__DATA SHOWN__:
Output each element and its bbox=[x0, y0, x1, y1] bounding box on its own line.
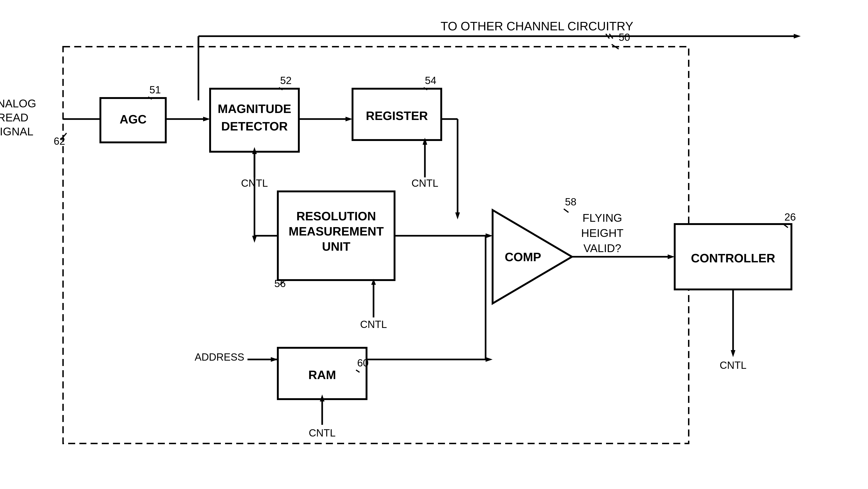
rmu-label3: UNIT bbox=[322, 240, 350, 253]
cntl-rmu-label: CNTL bbox=[360, 319, 387, 330]
ref-56: 56 bbox=[274, 278, 286, 289]
ref-52: 52 bbox=[280, 75, 291, 86]
ref-51: 51 bbox=[149, 84, 161, 95]
register-label: REGISTER bbox=[366, 109, 428, 123]
cntl-ram-label: CNTL bbox=[309, 427, 336, 438]
circuit-diagram: 50 TO OTHER CHANNEL CIRCUITRY ANALOG REA… bbox=[0, 0, 868, 489]
rmu-label1: RESOLUTION bbox=[297, 209, 376, 223]
cntl-ctrl-label: CNTL bbox=[720, 359, 747, 371]
cntl-reg-label: CNTL bbox=[411, 177, 438, 189]
analog-read-signal-label3: SIGNAL bbox=[0, 125, 33, 138]
flying-height-valid-label3: VALID? bbox=[583, 242, 621, 254]
ref-54: 54 bbox=[425, 75, 436, 86]
to-other-channel-label: TO OTHER CHANNEL CIRCUITRY bbox=[440, 20, 633, 33]
flying-height-valid-label1: FLYING bbox=[583, 212, 622, 224]
address-label: ADDRESS bbox=[195, 351, 244, 363]
controller-label: CONTROLLER bbox=[691, 251, 775, 265]
ref-26: 26 bbox=[784, 211, 796, 223]
analog-read-signal-label2: READ bbox=[0, 111, 29, 124]
comp-label: COMP bbox=[505, 250, 541, 264]
mag-det-label1: MAGNITUDE bbox=[218, 102, 291, 116]
mag-det-label2: DETECTOR bbox=[221, 120, 288, 133]
flying-height-valid-label2: HEIGHT bbox=[581, 227, 623, 239]
ram-label: RAM bbox=[308, 368, 336, 382]
agc-label: AGC bbox=[120, 112, 147, 126]
ref-50: 50 bbox=[619, 32, 630, 43]
ref-58: 58 bbox=[565, 196, 577, 207]
analog-read-signal-label: ANALOG bbox=[0, 97, 36, 110]
rmu-label2: MEASUREMENT bbox=[288, 225, 384, 238]
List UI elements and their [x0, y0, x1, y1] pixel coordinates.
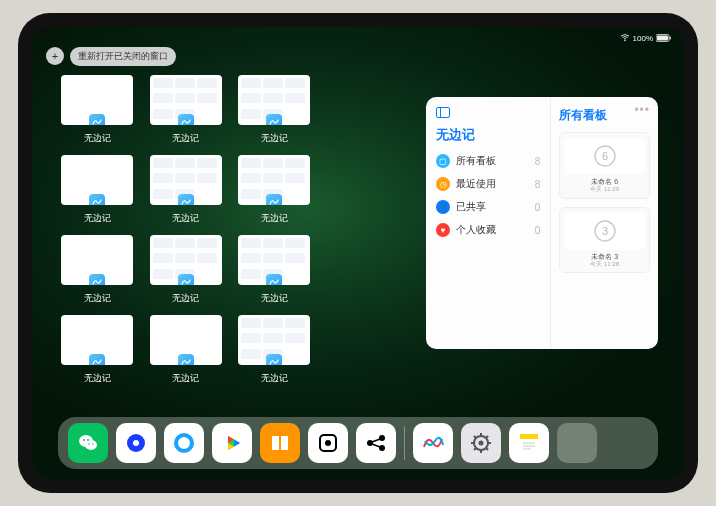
svg-rect-4	[437, 108, 450, 118]
svg-point-27	[379, 445, 385, 451]
screen: 100% + 重新打开已关闭的窗口 无边记无边记无边记无边记无边记无边记无边记无…	[32, 27, 684, 479]
svg-rect-40	[520, 434, 538, 439]
window-thumbnail[interactable]: 无边记	[149, 235, 224, 305]
dock-qqbrowser-icon[interactable]	[164, 423, 204, 463]
thumbnail-label: 无边记	[172, 292, 199, 305]
panel-sidebar: 无边记 ▢所有看板8◷最近使用8👤已共享0♥个人收藏0	[426, 97, 551, 349]
square-icon: ▢	[436, 154, 450, 168]
plus-icon: +	[52, 50, 58, 62]
svg-point-25	[367, 440, 373, 446]
dock-settings-icon[interactable]	[461, 423, 501, 463]
svg-point-12	[83, 439, 85, 441]
board-card[interactable]: 3未命名 3今天 11:28	[559, 207, 650, 274]
svg-point-11	[85, 440, 97, 450]
svg-text:6: 6	[602, 150, 608, 162]
board-card[interactable]: 6未命名 6今天 11:29	[559, 132, 650, 199]
dock-play-icon[interactable]	[212, 423, 252, 463]
freeform-app-icon	[178, 194, 194, 205]
window-thumbnail[interactable]: 无边记	[149, 75, 224, 145]
dock	[58, 417, 658, 469]
app-switcher-grid: 无边记无边记无边记无边记无边记无边记无边记无边记无边记无边记无边记无边记	[60, 75, 400, 385]
thumbnail-label: 无边记	[261, 212, 288, 225]
freeform-app-icon	[266, 194, 282, 205]
thumbnail-label: 无边记	[261, 292, 288, 305]
svg-text:3: 3	[602, 225, 608, 237]
board-meta: 未命名 3今天 11:28	[564, 253, 645, 269]
more-icon[interactable]: •••	[634, 103, 650, 117]
freeform-app-icon	[266, 274, 282, 285]
window-thumbnail[interactable]: 无边记	[60, 315, 135, 385]
freeform-app-icon	[89, 354, 105, 365]
status-bar: 100%	[32, 31, 684, 45]
svg-point-26	[379, 435, 385, 441]
window-thumbnail[interactable]: 无边记	[237, 235, 312, 305]
svg-line-28	[372, 439, 380, 442]
board-preview: 3	[564, 212, 645, 250]
thumbnail-label: 无边记	[261, 132, 288, 145]
thumbnail-label: 无边记	[172, 212, 199, 225]
svg-line-39	[486, 436, 488, 438]
heart-icon: ♥	[436, 223, 450, 237]
thumbnail-label: 无边记	[84, 212, 111, 225]
window-thumbnail[interactable]: 无边记	[149, 315, 224, 385]
ipad-frame: 100% + 重新打开已关闭的窗口 无边记无边记无边记无边记无边记无边记无边记无…	[18, 13, 698, 493]
svg-point-14	[88, 443, 90, 445]
svg-point-24	[325, 440, 331, 446]
freeform-app-icon	[89, 274, 105, 285]
svg-point-13	[87, 439, 89, 441]
sidebar-item[interactable]: ♥个人收藏0	[436, 223, 540, 237]
sidebar-item-count: 0	[535, 225, 541, 236]
dock-notes-icon[interactable]	[509, 423, 549, 463]
thumbnail-label: 无边记	[172, 372, 199, 385]
dock-browser1-icon[interactable]	[116, 423, 156, 463]
window-thumbnail[interactable]: 无边记	[237, 315, 312, 385]
sidebar-item[interactable]: ▢所有看板8	[436, 154, 540, 168]
reopen-closed-window[interactable]: 重新打开已关闭的窗口	[70, 47, 176, 66]
sidebar-item-count: 8	[535, 179, 541, 190]
window-thumbnail[interactable]: 无边记	[237, 155, 312, 225]
dock-separator	[404, 426, 405, 460]
svg-line-29	[372, 444, 380, 447]
freeform-app-icon	[266, 354, 282, 365]
window-thumbnail[interactable]: 无边记	[60, 235, 135, 305]
svg-point-17	[133, 440, 139, 446]
battery-text: 100%	[633, 34, 653, 43]
svg-point-18	[176, 435, 192, 451]
thumbnail-label: 无边记	[84, 372, 111, 385]
sidebar-item-label: 所有看板	[456, 154, 496, 168]
sidebar-item-label: 个人收藏	[456, 223, 496, 237]
svg-point-31	[479, 441, 484, 446]
sidebar-icon[interactable]	[436, 107, 450, 118]
board-meta: 未命名 6今天 11:29	[564, 178, 645, 194]
window-thumbnail[interactable]: 无边记	[149, 155, 224, 225]
sidebar-item-label: 最近使用	[456, 177, 496, 191]
thumbnail-label: 无边记	[172, 132, 199, 145]
add-button[interactable]: +	[46, 47, 64, 65]
svg-line-35	[474, 448, 476, 450]
dock-wechat-icon[interactable]	[68, 423, 108, 463]
dock-freeform-icon[interactable]	[413, 423, 453, 463]
thumbnail-label: 无边记	[261, 372, 288, 385]
svg-point-15	[92, 443, 94, 445]
sidebar-item[interactable]: 👤已共享0	[436, 200, 540, 214]
window-thumbnail[interactable]: 无边记	[237, 75, 312, 145]
sidebar-item[interactable]: ◷最近使用8	[436, 177, 540, 191]
dock-dice-icon[interactable]	[308, 423, 348, 463]
battery-icon	[656, 34, 672, 42]
sidebar-item-count: 0	[535, 202, 541, 213]
sidebar-item-count: 8	[535, 156, 541, 167]
sidebar-item-label: 已共享	[456, 200, 486, 214]
window-thumbnail[interactable]: 无边记	[60, 75, 135, 145]
thumbnail-label: 无边记	[84, 132, 111, 145]
dock-folder-icon[interactable]	[557, 423, 597, 463]
freeform-panel[interactable]: ••• 无边记 ▢所有看板8◷最近使用8👤已共享0♥个人收藏0 所有看板 6未命…	[426, 97, 658, 349]
window-thumbnail[interactable]: 无边记	[60, 155, 135, 225]
dock-nodes-icon[interactable]	[356, 423, 396, 463]
wifi-icon	[620, 34, 630, 42]
freeform-app-icon	[89, 114, 105, 125]
dock-books-icon[interactable]	[260, 423, 300, 463]
freeform-app-icon	[178, 114, 194, 125]
svg-rect-2	[657, 36, 668, 41]
freeform-app-icon	[178, 354, 194, 365]
svg-line-37	[474, 436, 476, 438]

__DESCRIPTION OF THE TASK__: Lines with the word "cntl": how many are there in the material? Answer with the number alone.

__SOLUTION TO THIS TASK__: 4